Then, call the exterminator back to spray for all the insects the dripping honey has rang the dinner bell for...$150.00 (they got a break as a repeat customer)! lol
2. Spend only $200.00 and give a professional beekeeper the job to do it CORRECTLY the first time and save $$$$$$$$$$!


----------



## dixiebooks (Jun 21, 2010)

Mr.Beeman said:


> Typically Joe, if you tell the customer they have two choices.
> 1. To call an exterminator and fork over 200.00+ and in a few weeks call a handyman to clean up the pounds of honey that is now dripping through their wall/ceiling. 200.00+.
> Then, call the exterminator back to spray for all the insects the dripping honey has rang the dinner bell for...$150.00 (they got a break as a repeat customer)! lol
> 2. Spend only $200.00 and give a professional beekeeper the job to do it CORRECTLY the first time and save $$$$$$$$$$!

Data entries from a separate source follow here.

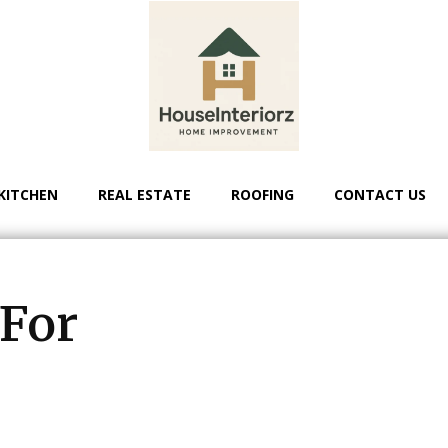
KITCHEN
REAL ESTATE
ROOFING
CONTACT US
 For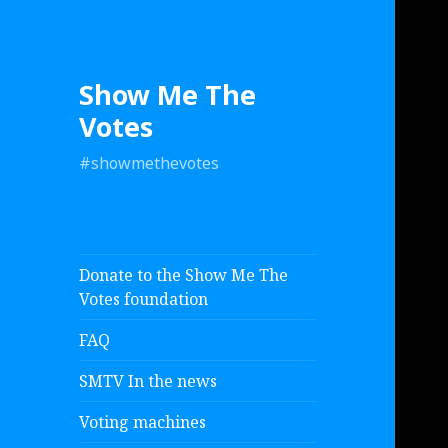
Show Me The
Votes
#showmethevotes
Donate to the Show Me The
Votes foundation
FAQ
SMTV In the news
Voting machines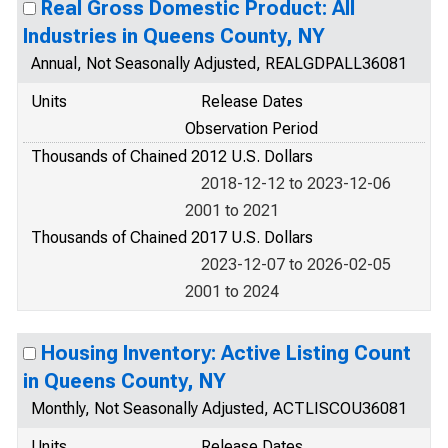
Real Gross Domestic Product: All
Industries in Queens County, NY
Annual, Not Seasonally Adjusted, REALGDPALL36081
Units
Release Dates
Observation Period
Thousands of Chained 2012 U.S. Dollars
2018-12-12 to 2023-12-06
2001 to 2021
Thousands of Chained 2017 U.S. Dollars
2023-12-07 to 2026-02-05
2001 to 2024
Housing Inventory: Active Listing Count
in Queens County, NY
Monthly, Not Seasonally Adjusted, ACTLISCOU36081
Units
Release Dates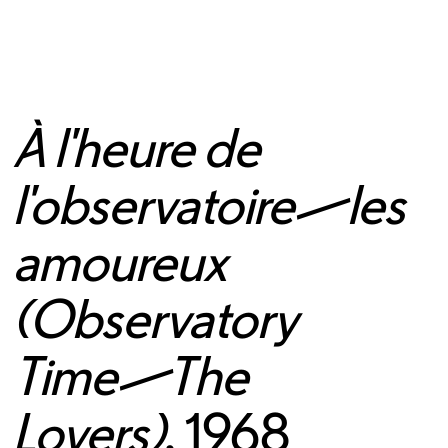
À l'heure de
l'observatoire—les
amoureux
(Observatory
Time—The
Lovers)
, 1968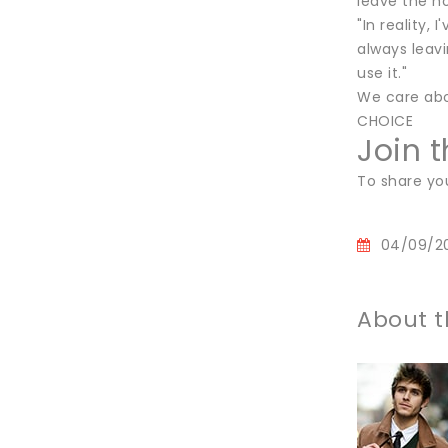
leave the ho
"In reality,
always leavi
use it."
We care abo
CHOICE
Join 
To share yo
04/09/2
About t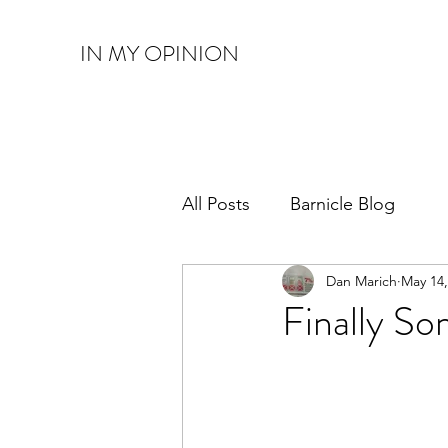
IN MY OPINION
All Posts
Barnicle Blog
Dan Marich
May 14,
Finally S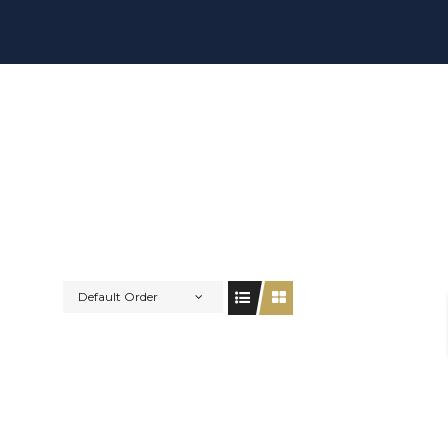
Default Order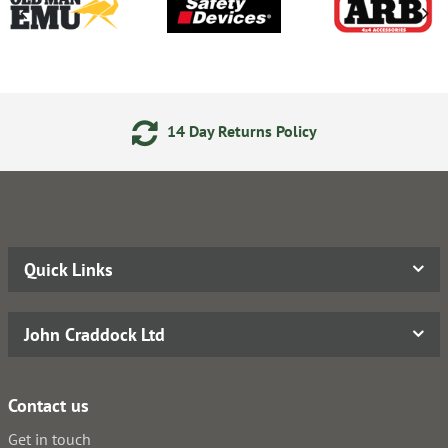
14 Day Returns Policy
Quick Links
John Craddock Ltd
Contact us
Get in touch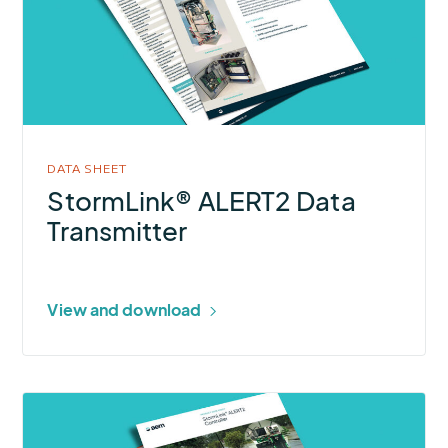
Data
Transmitter
DATA SHEET
StormLink® ALERT2 Data
Transmitter
View and download
More
about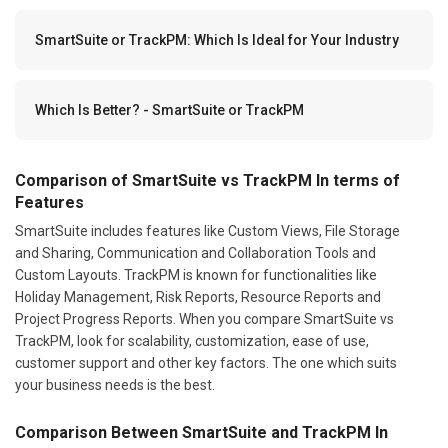
SmartSuite or TrackPM: Which Is Ideal for Your Industry
Which Is Better? - SmartSuite or TrackPM
Comparison of SmartSuite vs TrackPM In terms of
Features
SmartSuite includes features like Custom Views, File Storage
and Sharing, Communication and Collaboration Tools and
Custom Layouts. TrackPM is known for functionalities like
Holiday Management, Risk Reports, Resource Reports and
Project Progress Reports. When you compare SmartSuite vs
TrackPM, look for scalability, customization, ease of use,
customer support and other key factors. The one which suits
your business needs is the best.
Comparison Between SmartSuite and TrackPM In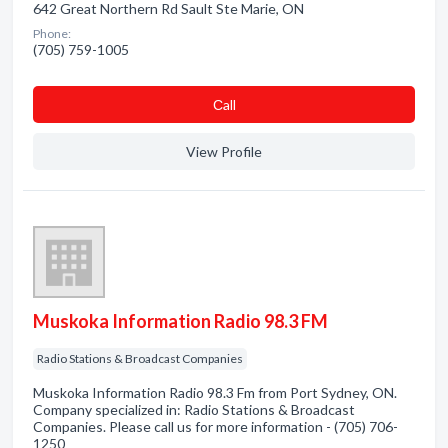
642 Great Northern Rd Sault Ste Marie, ON
Phone:
(705) 759-1005
Сall
View Profile
Muskoka Information Radio 98.3 FM
Radio Stations & Broadcast Companies
Muskoka Information Radio 98.3 Fm from Port Sydney, ON.
Company specialized in: Radio Stations & Broadcast
Companies. Please call us for more information - (705) 706-
1250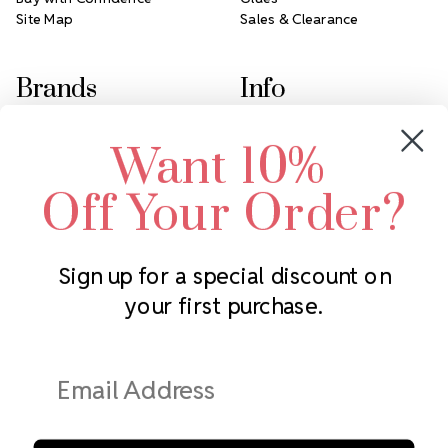
Site Map
Sales & Clearance
Brands
Info
Crystals by Preciosa
Rhinestones Unlimited
Want 10%
Swarovski Crystal
2305 Louisiana Ave N
LUX European Crystal
Minneapolis, MN 55427
Off Your Order?
Starcut Crystal
Call us at 952.848.0133
PriceLess Crystal
Sign up for a special discount on
your first purchase.
Subscribe to our newsletter
Get the latest updates on new products and upcoming sales
Email
Address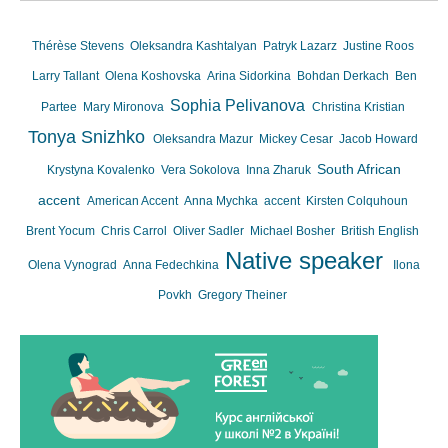
Thérèse Stevens
Oleksandra Kashtalyan
Patryk Lazarz
Justine Roos
Larry Tallant
Olena Koshovska
Arina Sidorkina
Bohdan Derkach
Ben
Sophia Pelivanova
Partee
Mary Mironova
Christina Kristian
Tonya Snizhko
Oleksandra Mazur
Mickey Cesar
Jacob Howard
South African
Krystyna Kovalenko
Vera Sokolova
Inna Zharuk
accent
American Accent
Anna Mychka
accent
Kirsten Colquhoun
Brent Yocum
Chris Carrol
Oliver Sadler
Michael Bosher
British English
Native speaker
Olena Vynograd
Anna Fedechkina
Ilona
Povkh
Gregory Theiner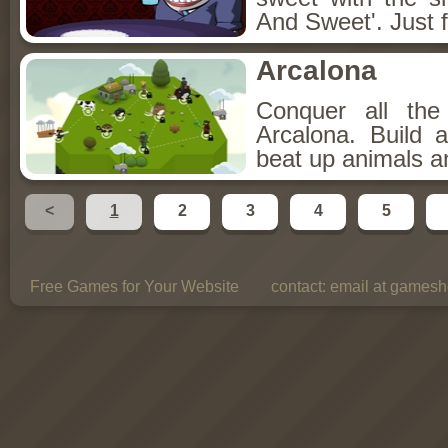
And Sweet'. Just f
Arcalona
Conquer all th
Arcalona. Build 
beat up animals a
<
1
2
3
4
5
Free Games for Your Website
contact:
email at gamesho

$200????? Man, you're cheap. I mean, inexpensive. -js


----------



## Riskybizz (Mar 12, 2010)

I charged $200, 15 years ago to remove bees from buildings. Be careful what you get yourself into. if you want to learn how to remove bees from buildings then educate yourself and tag along with someone who has experience doing them. As most of you know they are all different and while some may be fairly simple many can be very time consuming. I never agree to do the repairs and I always have people sign my agreement. Here in NM most of my cutouts involve cutting through stucco, lath and plaster, so $200 wouldn't begin to cover the time and expense for removal. I did (2) in July and charged $400 each. This is not a get rich type of hobby, but it is providing a service to safely remove and relocate the bees. I don't think that extermination should be included in the same thread as bee removal.


----------



## Mr.Beeman (May 19, 2012)

It may sound cheap, but I do make up for it with the repair aspect of the job.
That's a "typical" bee cut out as well. Most are in the $400.00 range.


----------



## Joes_bees (Jul 9, 2012)

http://www.beesource.com/forums/showthread.php?226169-How-to-price-bee-removal
Let's assume a beekeeper charges $70/hr.

I called 3 exterminators:
All of them recommended I find a beekeeper, some even had contact info.

One of them said "if that doesn't work call back and we can blow a dust into the entrance for $160 which will kill them, but you need to have someone else remove the comb"

It was nice to hear the exterminators are knowledgeable and recommended the right thing.


----------



## Keth Comollo (Nov 4, 2011)

Don't fool yourself into thinking it is easy money. Try spending 8 hours at the top of a 30 foot ladder getting bees out of the soffit of a 200 year old building. Oh, my aching back!


----------